The planned publication is sometime in 2012 although it had been previously been muted as 2011.
Readers of this blog may remember that ISO 19011 (Quality/Environmental Auditing Standard Update) was to have been published in June 2011 however, the final draft for public comment was so badly received that the proposed Standard was withdrawn in total and it was sent back to the 'drawing board'.
The 27001/27002 Standards have reached final committee stage, which is usually the precursor to a final draft for public comment. There have been few details about the update but here are the ones that have been discussed:
- No major changes to the Standard are envisaged as it is essential that full backwards compatibility is maintained.
- All management Standards are adopting a common structure and terminology. It is reasonable to assume that the Information Security Standards will follow this trend.
- The part that has raised some eyebrows across the world concerns the Statement of Applicability which may be dropped from the 2012 Standard. If this is the case then something will have to be put in its place, otherwise organisations would be able to claim conformity to ISO27001 without meeting all aspects of it.
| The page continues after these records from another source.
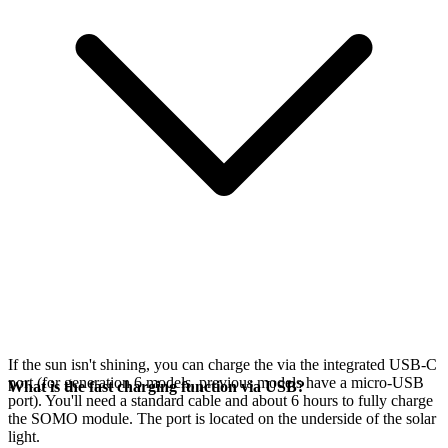
If the sun isn't shining, you can charge the
via the integrated USB-C
port (for generation 6 models, previous models have a micro-USB
What is the fast charging function via USB?
port). You'll need a standard cable and about 6 hours to fully charge
the SOMO module. The port is located on the underside of the solar
light.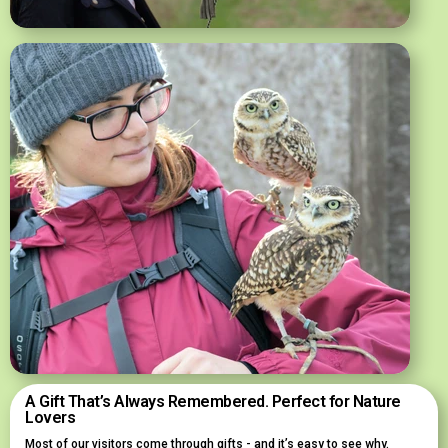
A Gift That’s Always Remembered. Perfect for Nature
Lovers
Most of our visitors come through gifts - and it’s easy to see why.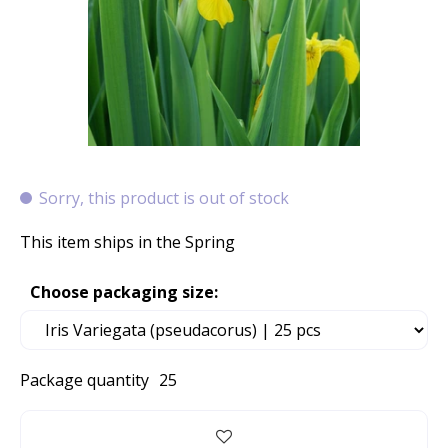
Sorry, this product is out of stock
This item ships in the Spring
Choose packaging size:
Package quantity
25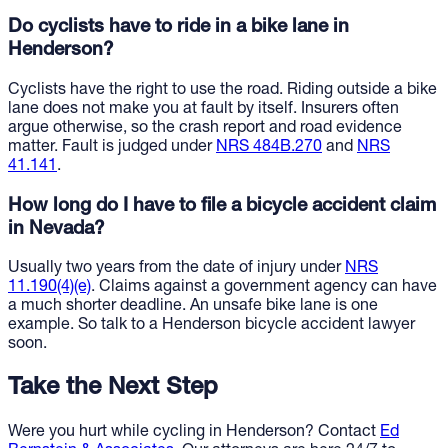
Do cyclists have to ride in a bike lane in
Henderson?
Cyclists have the right to use the road. Riding outside a bike
lane does not make you at fault by itself. Insurers often
argue otherwise, so the crash report and road evidence
matter. Fault is judged under
NRS 484B.270
and
NRS
41.141
.
How long do I have to file a bicycle accident claim
in Nevada?
Usually two years from the date of injury under
NRS
11.190(4)(e)
. Claims against a government agency can have
a much shorter deadline. An unsafe bike lane is one
example. So talk to a Henderson bicycle accident lawyer
soon.
Take the Next Step
Were you hurt while cycling in Henderson? Contact
Ed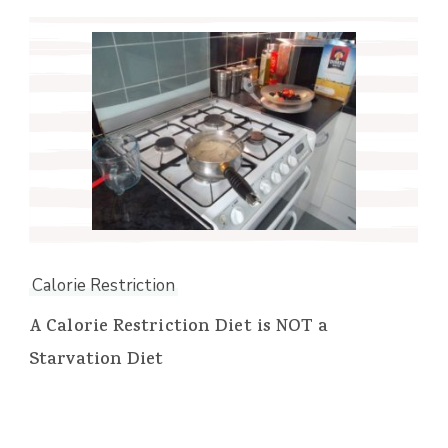
Calorie Restriction
A Calorie Restriction Diet is NOT a
Starvation Diet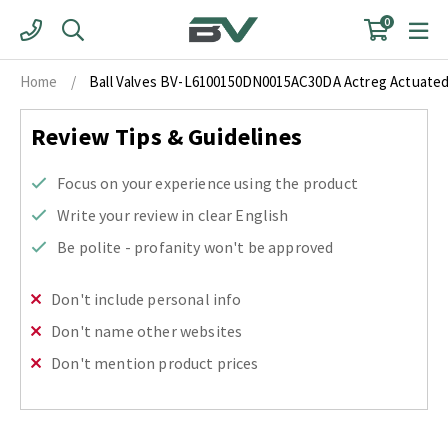
Skip
0
to
content
Home
/
Ball Valves BV-L6100150DN0015AC30DA Actreg Actuated F
Review Tips & Guidelines
Focus on your experience using the product
Write your review in clear English
Be polite - profanity won't be approved
Don't include personal info
Don't name other websites
Don't mention product prices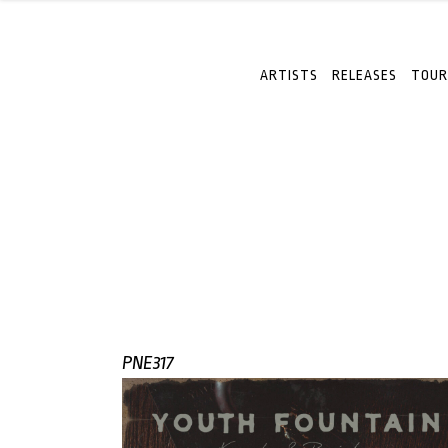
ARTISTS
RELEASES
TOUR
PNE317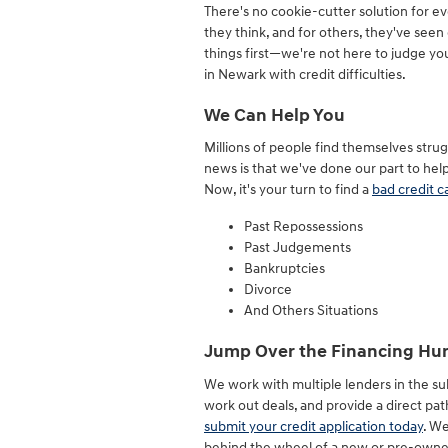
There's no cookie-cutter solution for ev
they think, and for others, they've seen 
things first—we're not here to judge yo
in Newark with credit difficulties.
We Can Help You
Millions of people find themselves strug
news is that we've done our part to help
Now, it's your turn to find a
bad credit c
Past Repossessions
Past Judgements
Bankruptcies
Divorce
And Others Situations
Jump Over the Financing Hur
We work with multiple lenders in the s
work out deals, and provide a direct pa
submit your credit application today
. We
behind the wheel of a new or pre-owne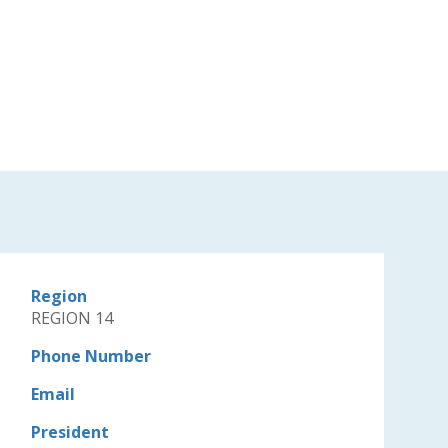
Region
REGION 14
Phone Number
Email
President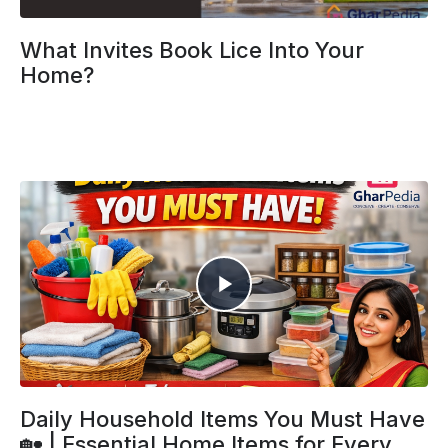
What Invites Book Lice Into Your
Home?
Daily Household Items You Must Have
🏡 | Essential Home Items for Every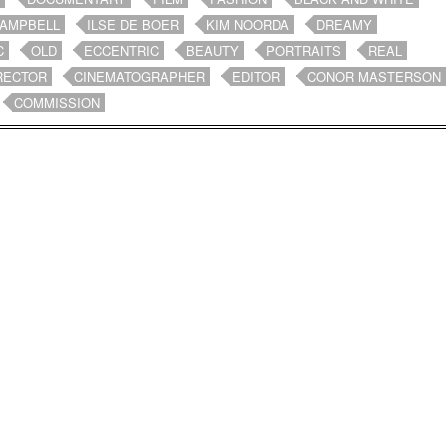
CAMPBELL
ILSE DE BOER
KIM NOORDA
DREAMY
C
OLD
ECCENTRIC
BEAUTY
PORTRAITS
REAL
RECTOR
CINEMATOGRAPHER
EDITOR
CONOR MASTERSON
COMMISSION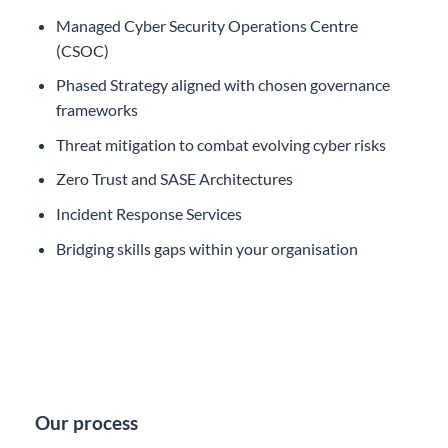
Managed Cyber Security Operations Centre
(CSOC)
Phased Strategy aligned with chosen governance
frameworks
Threat mitigation to combat evolving cyber risks
Zero Trust and SASE Architectures
Incident Response Services
Bridging skills gaps within your organisation
Our process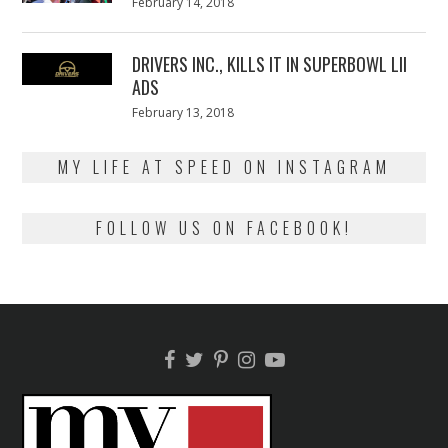
Posted
February 14, 2018
February
on
13,
2018
DRIVERS INC., KILLS IT IN SUPERBOWL LII
ADS
Posted
February 13, 2018
February
on
13,
2018
MY LIFE AT SPEED ON INSTAGRAM
FOLLOW US ON FACEBOOK!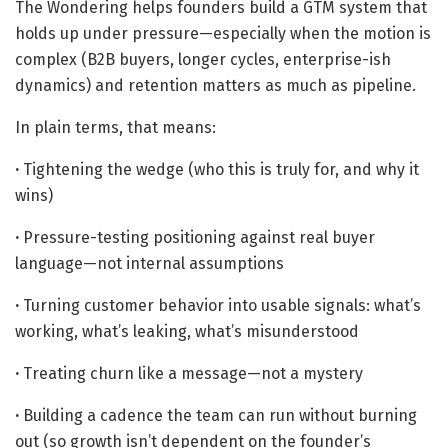
The Wondering helps founders build a GTM system that
holds up under pressure—especially when the motion is
complex (B2B buyers, longer cycles, enterprise-ish
dynamics) and retention matters as much as pipeline.
In plain terms, that means:
·
Tightening the wedge (who this is truly for, and why it
wins)
·
Pressure-testing positioning against real buyer
language—not internal assumptions
·
Turning customer behavior into usable signals: what’s
working, what’s leaking, what’s misunderstood
·
Treating churn like a message—not a mystery
·
Building a cadence the team can run without burning
out (so growth isn’t dependent on the founder’s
The Statement of Applicability has up to now detailed the extent that the organisation has achieved compliance. It could be that the level of compliance will have to be stated within the 'Scope' instead.
- Most of the Management Standards use the PDCA model (Plan-Do-Check-Act) as a tool to achieve continual improvement. It has been suggested that the PDCA should not be explicitly detailed in the updated ISMS Standards; a move that has not been universally welcomed.
It is always useful to keep up to date with developments and for that reason I have posted these details.